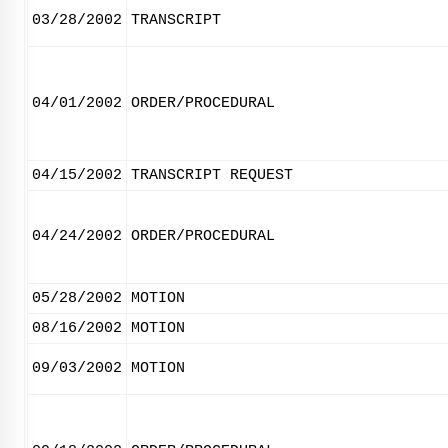
03/28/2002
TRANSCRIPT
04/01/2002
ORDER/PROCEDURAL
04/15/2002
TRANSCRIPT REQUEST
04/24/2002
ORDER/PROCEDURAL
05/28/2002
MOTION
08/16/2002
MOTION
09/03/2002
MOTION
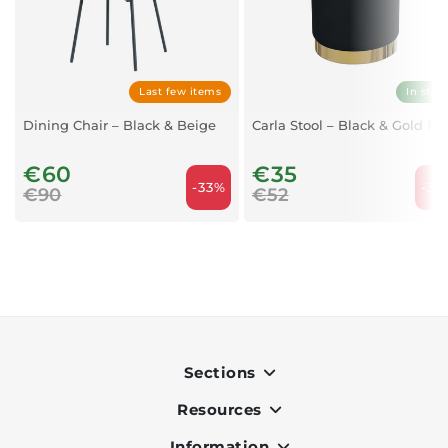
Last few items
In stoc
Dining Chair – Black & Beige
Carla Stool – Black & Gold Po
€60
€35
-33%
-32
€90
€52
Sections
Resources
Indoor
Outdoor
Information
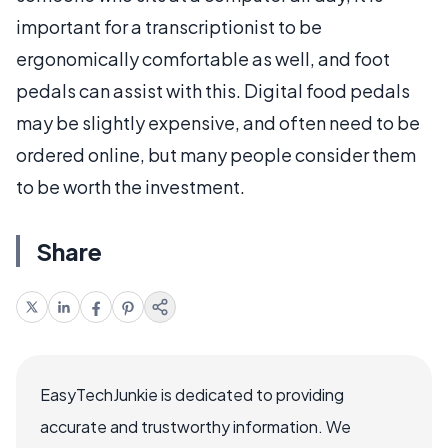
important for a transcriptionist to be
ergonomically comfortable as well, and foot
pedals can assist with this. Digital food pedals
may be slightly expensive, and often need to be
ordered online, but many people consider them
to be worth the investment.
Share
EasyTechJunkie is dedicated to providing
accurate and trustworthy information. We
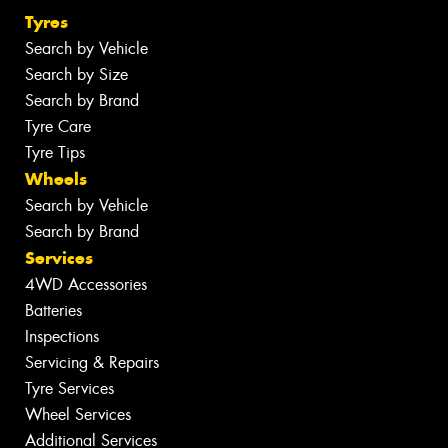
Tyres
Search by Vehicle
Search by Size
Search by Brand
Tyre Care
Tyre Tips
Wheels
Search by Vehicle
Search by Brand
Services
4WD Accessories
Batteries
Inspections
Servicing & Repairs
Tyre Services
Wheel Services
Additional Services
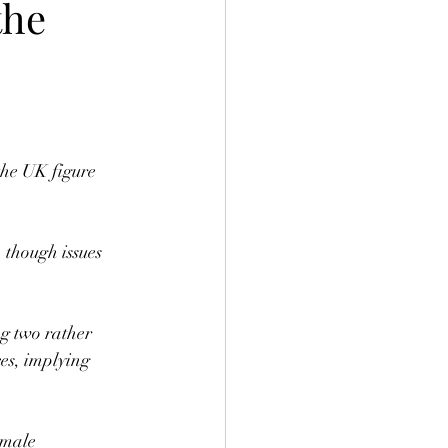
the
the UK figure 
 though issues 
g two rather 
es, implying 
emale 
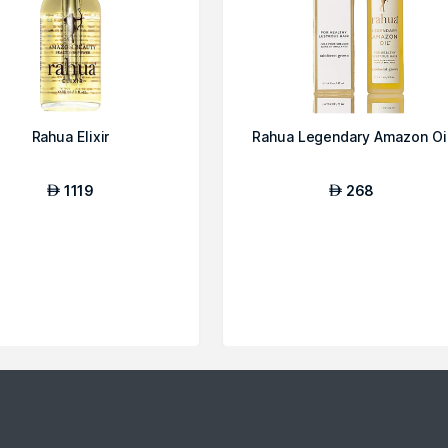
Rahua Elixir
Rahua Legendary Amazon Oi
1119
268
AED
AED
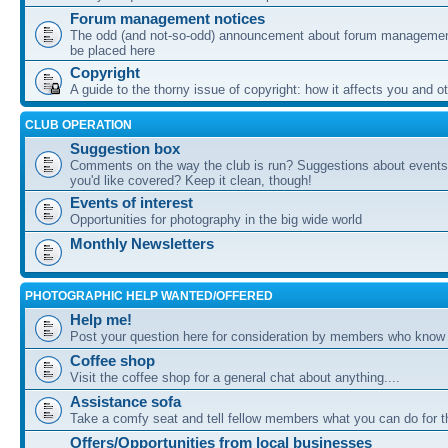
Forum management notices
The odd (and not-so-odd) announcement about forum management
be placed here
Copyright
A guide to the thorny issue of copyright: how it affects you and o
CLUB OPERATION
Suggestion box
Comments on the way the club is run? Suggestions about events 
you'd like covered? Keep it clean, though!
Events of interest
Opportunities for photography in the big wide world
Monthly Newsletters
PHOTOGRAPHIC HELP WANTED/OFFERED
Help me!
Post your question here for consideration by members who know
Coffee shop
Visit the coffee shop for a general chat about anything....
Assistance sofa
Take a comfy seat and tell fellow members what you can do for 
Offers/Opportunities from local businesses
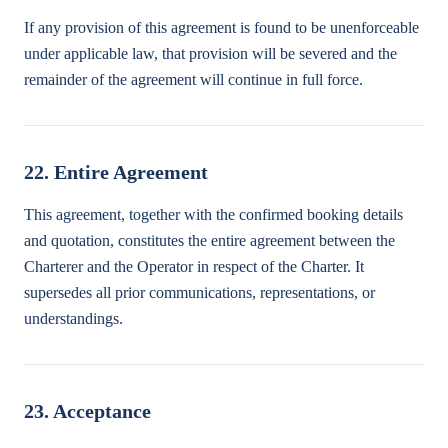
If any provision of this agreement is found to be unenforceable
under applicable law, that provision will be severed and the
remainder of the agreement will continue in full force.
22. Entire Agreement
This agreement, together with the confirmed booking details
and quotation, constitutes the entire agreement between the
Charterer and the Operator in respect of the Charter. It
supersedes all prior communications, representations, or
understandings.
23. Acceptance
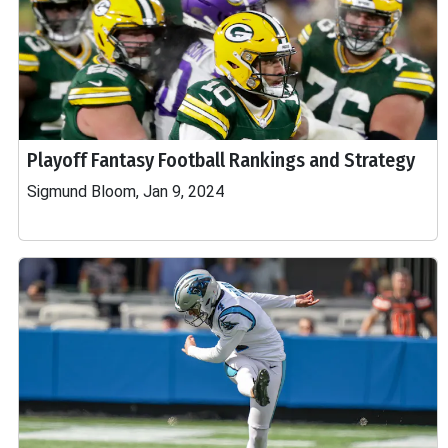
Playoff Fantasy Football Rankings and Strategy
Sigmund Bloom, Jan 9, 2024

####################

Your objective - Determine how many lines above hold the word "though", then give only that number.

Written reply - 2